### Problem statement
Nothing other than the lines from the one containing "PISAH SAMBUT DANYONIF" through the close of the entries below should be printed, each exactly.

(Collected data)
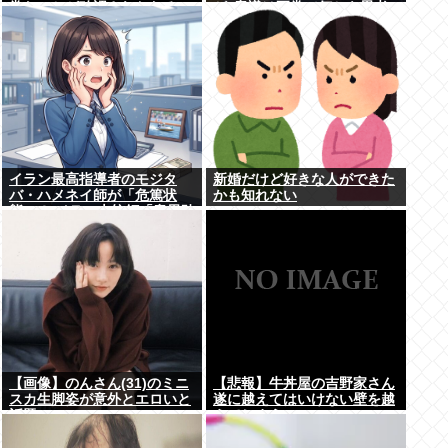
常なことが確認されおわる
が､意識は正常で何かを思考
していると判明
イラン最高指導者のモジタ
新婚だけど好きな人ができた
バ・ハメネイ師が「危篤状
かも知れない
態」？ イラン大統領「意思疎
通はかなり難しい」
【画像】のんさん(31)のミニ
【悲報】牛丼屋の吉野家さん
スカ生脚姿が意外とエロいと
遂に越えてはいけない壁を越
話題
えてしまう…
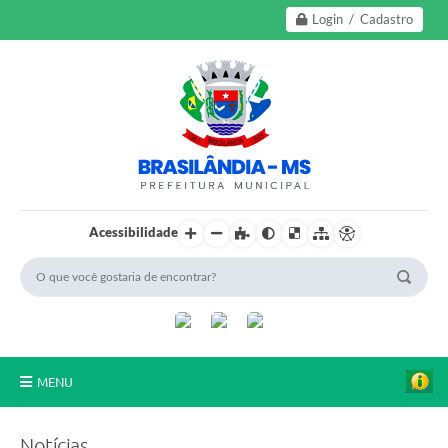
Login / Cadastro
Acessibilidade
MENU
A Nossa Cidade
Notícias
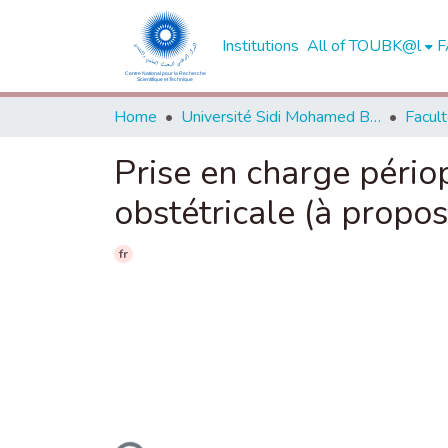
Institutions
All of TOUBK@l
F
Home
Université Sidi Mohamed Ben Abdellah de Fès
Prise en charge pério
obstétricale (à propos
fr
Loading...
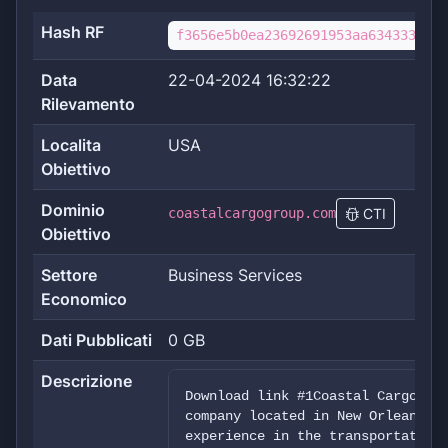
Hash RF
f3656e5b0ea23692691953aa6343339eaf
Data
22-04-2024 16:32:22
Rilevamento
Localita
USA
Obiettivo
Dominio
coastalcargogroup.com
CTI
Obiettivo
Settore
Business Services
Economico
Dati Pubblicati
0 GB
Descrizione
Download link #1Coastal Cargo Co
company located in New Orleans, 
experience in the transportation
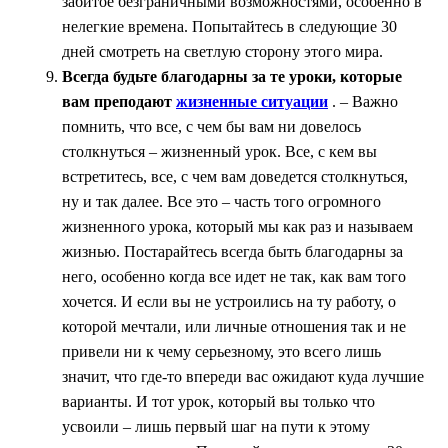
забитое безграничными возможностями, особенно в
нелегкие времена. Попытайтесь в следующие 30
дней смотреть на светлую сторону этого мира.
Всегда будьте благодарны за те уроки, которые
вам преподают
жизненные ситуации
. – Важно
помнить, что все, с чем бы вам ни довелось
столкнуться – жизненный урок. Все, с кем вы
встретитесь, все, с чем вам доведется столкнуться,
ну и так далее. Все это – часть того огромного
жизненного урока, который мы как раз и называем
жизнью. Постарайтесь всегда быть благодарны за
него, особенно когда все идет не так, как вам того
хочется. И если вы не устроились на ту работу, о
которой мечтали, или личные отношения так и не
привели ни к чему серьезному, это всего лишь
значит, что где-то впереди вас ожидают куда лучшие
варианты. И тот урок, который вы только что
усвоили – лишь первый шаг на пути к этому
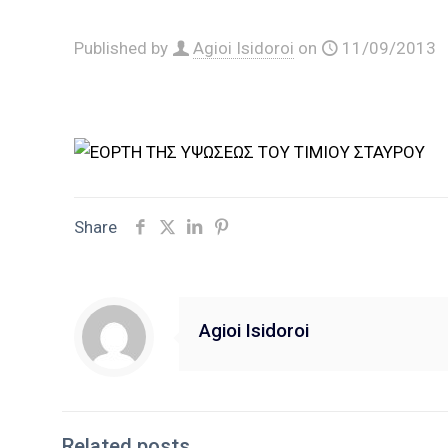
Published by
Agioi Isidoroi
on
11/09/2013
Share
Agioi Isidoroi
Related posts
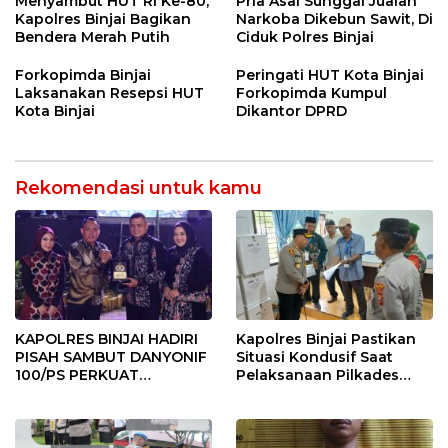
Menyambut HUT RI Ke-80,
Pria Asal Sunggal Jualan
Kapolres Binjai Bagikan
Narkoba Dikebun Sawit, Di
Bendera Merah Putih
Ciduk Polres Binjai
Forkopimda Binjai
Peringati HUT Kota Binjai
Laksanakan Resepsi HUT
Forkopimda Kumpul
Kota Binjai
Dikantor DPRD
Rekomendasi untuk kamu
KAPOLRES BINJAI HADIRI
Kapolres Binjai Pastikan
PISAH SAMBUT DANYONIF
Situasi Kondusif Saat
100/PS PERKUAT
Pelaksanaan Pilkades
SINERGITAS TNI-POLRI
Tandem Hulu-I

### Result
PISAH SAMBUT DANYONIF
Situasi Kondusif Saat
100/PS PERKUAT
Pelaksanaan Pilkades
SINERGITAS TNI-POLRI
Tandem Hulu-I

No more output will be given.